In una campagna elettorale nella quale è emerso di tutto e del suo contrario, ma nulla di importante (perché non possono essere tali i miasmi dell’antipolitica, i frutti avvelenati della demagogia e il riemergere della “passioni tristi” dell’Europa), l’accordo costituisce un segnale in controtendenza dove sono stati individuati i problemi reali del Paese, con l’impegno delle parti sociali ad affrontarli e a risolverli per quanto di loro competenza.
I media hanno dedicato all’evento uno spazio di gran lunga inferiore a quello riservato ad episodi marginali del dibattito politico, dimostrando una volta di più la loro partecipazione alla costruzione di una realtà fittizia che l’opinione pubblica si è abituata a considerare vera, quando basterebbe guardare fuori dalle finestre o passeggiare per le strade per accorgersi che l’Italia dello sfascio – ostentatamente presentata come tale – non esiste, è soltanto un’invenzione, una sorta di Truman show a sfondo sadomasochista.
Ciò premesso, suscita simpatia, quasi tenerezza la trojka che sta al vertice delle Confederazioni, ormai in età da poter fare da padri e da madri (quanto meno da zie) a quei ragazzotti che agitano la loro giovinezza come una clava e la loro incompetenza alla pari della natura del “buon selvaggio” (caro a Jean Jacques Rousseau) non ancora contaminato dalla società.

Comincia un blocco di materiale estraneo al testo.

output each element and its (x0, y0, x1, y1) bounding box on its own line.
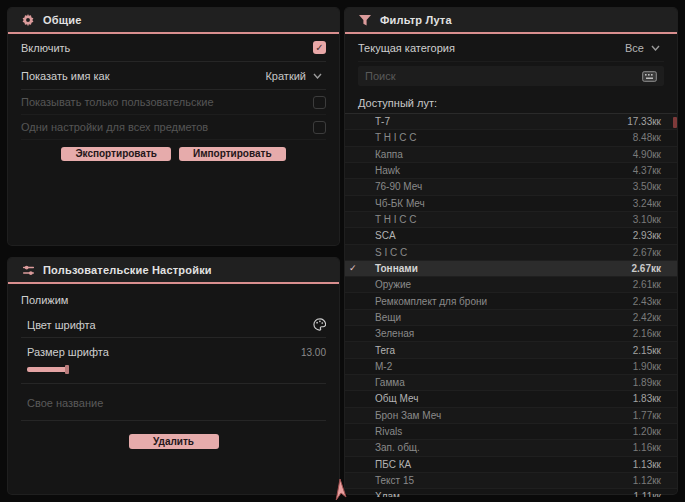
loot-item-row[interactable]: Вещи2.42кк (345, 310, 677, 326)
loot-item-value: 1.13кк (633, 459, 677, 470)
search-input[interactable] (365, 70, 642, 82)
loot-item-name: Оружие (366, 279, 633, 290)
font-size-slider[interactable] (27, 365, 327, 374)
loot-item-value: 2.42кк (633, 312, 677, 323)
loot-list[interactable]: Т-717.33ккT H I C C8.48ккКаппа4.90ккHawk… (345, 113, 677, 497)
loot-item-name: М-2 (366, 361, 633, 372)
chevron-down-icon (313, 73, 322, 79)
loot-item-row[interactable]: Общ Меч1.83кк (345, 391, 677, 407)
loot-item-value: 17.33кк (627, 116, 677, 127)
loot-item-value: 1.89кк (633, 377, 677, 388)
loot-item-row[interactable]: Каппа4.90кк (345, 147, 677, 163)
loot-item-row[interactable]: 76-90 Меч3.50кк (345, 179, 677, 195)
loot-item-name: Зеленая (366, 328, 633, 339)
mouse-cursor-icon (332, 478, 348, 502)
loot-item-name: Rivals (366, 426, 633, 437)
loot-item-value: 4.90кк (633, 149, 677, 160)
check-icon: ✓ (345, 263, 366, 273)
panel-general: Общие Включить ✓ Показать имя как Кратки… (8, 8, 339, 245)
loot-item-value: 1.16кк (633, 442, 677, 453)
loot-item-name: Зап. общ. (366, 442, 633, 453)
loot-item-name: Тега (366, 345, 633, 356)
loot-item-name: Брон Зам Меч (366, 410, 633, 421)
palette-icon[interactable] (313, 318, 326, 331)
show-name-row: Показать имя как Краткий (21, 62, 326, 90)
loot-item-value: 2.16кк (633, 328, 677, 339)
import-button[interactable]: Импортировать (179, 147, 286, 161)
loot-item-value: 2.67кк (633, 247, 677, 258)
loot-item-name: Ремкомплект для брони (366, 296, 633, 307)
loot-item-name: T H I C C (366, 214, 633, 225)
loot-item-row[interactable]: М-21.90кк (345, 359, 677, 375)
loot-item-name: Чб-БК Меч (366, 198, 633, 209)
font-color-row: Цвет шрифта (21, 312, 326, 338)
loot-item-row[interactable]: Оружие2.61кк (345, 277, 677, 293)
search-box (358, 66, 664, 86)
font-color-label: Цвет шрифта (27, 319, 96, 331)
loot-item-value: 1.90кк (633, 361, 677, 372)
check-icon: ✓ (315, 43, 323, 53)
panel-loot-filter-header: Фильтр Лута (345, 8, 677, 32)
same-settings-row: Одни настройки для всех предметов (21, 115, 326, 140)
show-name-label: Показать имя как (21, 70, 110, 82)
name-mode-dropdown[interactable]: Краткий (261, 68, 326, 84)
slider-handle[interactable] (65, 365, 69, 374)
font-size-slider-row (21, 363, 326, 384)
loot-item-row[interactable]: Rivals1.20кк (345, 424, 677, 440)
loot-item-row[interactable]: Hawk4.37кк (345, 163, 677, 179)
loot-item-name: Вещи (366, 312, 633, 323)
loot-item-row[interactable]: SCA2.93кк (345, 228, 677, 244)
loot-item-row[interactable]: Тега2.15кк (345, 342, 677, 358)
panel-general-header: Общие (8, 8, 339, 32)
loot-item-value: 3.50кк (633, 181, 677, 192)
font-size-value: 13.00 (301, 347, 326, 358)
loot-item-row[interactable]: ✓Тоннами2.67кк (345, 261, 677, 277)
loot-item-row[interactable]: Т-717.33кк (345, 114, 677, 130)
panel-user-settings: Пользовательские Настройки Полижим Цвет … (8, 258, 339, 494)
category-value: Все (625, 42, 644, 54)
loot-item-row[interactable]: T H I C C8.48кк (345, 130, 677, 146)
loot-item-row[interactable]: Гамма1.89кк (345, 375, 677, 391)
enable-checkbox[interactable]: ✓ (313, 41, 326, 54)
loot-item-row[interactable]: S I C C2.67кк (345, 245, 677, 261)
loot-item-name: Общ Меч (366, 393, 633, 404)
user-settings-icon (21, 263, 35, 277)
loot-item-name: Тоннами (366, 263, 632, 274)
app-window: Общие Включить ✓ Показать имя как Кратки… (0, 0, 685, 502)
loot-item-row[interactable]: Чб-БК Меч3.24кк (345, 196, 677, 212)
loot-item-name: Каппа (366, 149, 633, 160)
loot-item-row[interactable]: T H I C C3.10кк (345, 212, 677, 228)
loot-item-name: SCA (366, 230, 633, 241)
loot-item-value: 2.67кк (632, 263, 677, 274)
loot-item-row[interactable]: Текст 151.12кк (345, 473, 677, 489)
selected-item-name: Полижим (21, 284, 326, 312)
export-button[interactable]: Экспортировать (61, 147, 171, 161)
panel-loot-filter: Фильтр Лута Текущая категория Все Доступ… (345, 8, 677, 494)
panel-general-title: Общие (43, 14, 82, 26)
loot-item-row[interactable]: ПБС КА1.13кк (345, 457, 677, 473)
scrollbar-thumb[interactable] (673, 117, 677, 128)
loot-item-row[interactable]: Брон Зам Меч1.77кк (345, 408, 677, 424)
loot-item-row[interactable]: Зеленая2.16кк (345, 326, 677, 342)
enable-label: Включить (21, 42, 70, 54)
loot-item-row[interactable]: Хлам1.11кк (345, 489, 677, 497)
same-settings-checkbox[interactable] (313, 121, 326, 134)
loot-item-row[interactable]: Ремкомплект для брони2.43кк (345, 293, 677, 309)
loot-item-name: T H I C C (366, 132, 633, 143)
loot-item-value: 2.93кк (633, 230, 677, 241)
available-loot-label: Доступный лут: (358, 92, 664, 113)
keyboard-icon[interactable] (642, 71, 657, 82)
loot-item-value: 4.37кк (633, 165, 677, 176)
loot-item-value: 1.11кк (634, 491, 677, 497)
loot-item-value: 2.15кк (633, 345, 677, 356)
category-dropdown[interactable]: Все (621, 40, 664, 56)
only-custom-checkbox[interactable] (313, 96, 326, 109)
loot-item-name: ПБС КА (366, 459, 633, 470)
loot-item-row[interactable]: Зап. общ.1.16кк (345, 440, 677, 456)
delete-button[interactable]: Удалить (129, 434, 219, 449)
loot-item-name: Текст 15 (366, 475, 633, 486)
loot-item-value: 1.83кк (633, 393, 677, 404)
custom-name-input[interactable] (27, 397, 326, 409)
loot-item-name: Hawk (366, 165, 633, 176)
loot-item-name: Т-7 (366, 116, 627, 127)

Quando ho saputo dell’accordo mi è tornato in mente il poema “De reditu suo” di Claudio Rutilio Namaziano che nel 415 d.C. abbandonò Roma per tornare in patria in Gallia e sfuggire così alle devastazioni dei barbari, da lui descritte durante il viaggio con l’animo lacerato dal rimpianto per la perduta grandezza di Roma: “O Roma, nessuno, finché vive, potrà dimenticarti… Hai riunito popoli diversi in una sola patria, la tua conquista ha giovato a chi viveva senza leggi. Offrendo ai vinti il retaggio della tua civiltà, di tutto il mondo diviso hai fatto un’unica città».
Ma ormai sarà il caso di spendere qualche considerazione sull’accordo. Ad occhio, più che significative innovazioni vi sono contenute delle sistemazioni, delle codificazioni, delle riorganizzazioni di quanto la contrattazione collettiva ha prodotto, un po’ alla rinfusa, negli ultimi anni (in particolare le iniziative di welfare contrattuale ed aziendale), nel tentativo di inserire tutto quanto nello schema tradizionale dei due livelli di contrattazione classici (nazionale e decentrato).
Si cerca di fornire alcune linee guida per gli istituti che hanno il compito di adeguare le retribuzioni al costo della vita (in sostanza riconoscendo, però, che le categorie possono agire – ex ante o ex post – come meglio ritengono). Viene ribadito l’impegno nella formazione del personale anche attraverso il potenziamento delle istituzioni preposte.
Ha suscitato interesse il nuovo approccio alle grandi questioni della rappresentanza e della rappresentatività, non solo perché anche la Confindustria ha accettato di far misurare le sue. Fino a pochi anni or sono (si può arrivare fino al Testo Unico del 2014) il problema del “chi rappresenta chi” si poneva soprattutto a fini interni al sistema, in conseguenza dei contrasti tra i sindacati e della conseguente stipula di intese separate. Oggi la verifica si svolge tra chi sta dentro l’assetto tradizionale e chi lo assedia dall’esterno. In altre parole, non si tratta più di decidere chi è legittimato a stipulare i rinnovi contrattuali di vecchio conio, ma chi svolge la sua attività negoziale secondo le regole e chi ne sta accuratamente fuori conquistandosi il diritto di agire sul mercato della contrattazione collettiva con “accordi pirata”, attraverso i quali si svendono diritti dei lavoratori in cambio del riconoscimento di un potere negoziale con appresso le prerogative sindacali che ne fanno da corollario. Un intento meritorio, certamente arduo da perseguire lungo il sentiero stretto tra quanto dispone l’articolo 39 Cost. (il convitato di pietra inattuato ed inattuabile ma che impedisce, tuttavia, ogni possibile diversa soluzione) e l’articolo 19 dello Statuto dopo le amputazioni subite nel referendum del 1995 (che consente ai sindacati “pirata” di insediarsi a livello d’azienda stipulando contratti applicati in quella sede). Viene riconfermata la procedura di certificazione della rappresentatività affidata all’Inps e al (redivivo) Cnel, dalla quale – è bene sottolinearlo – in ben quattro anni non è emerso un solo dato. Nonostante la buona volontà, infatti, è assai improbabile raggiungere la Luna spingendo sui pedali di una bicicletta.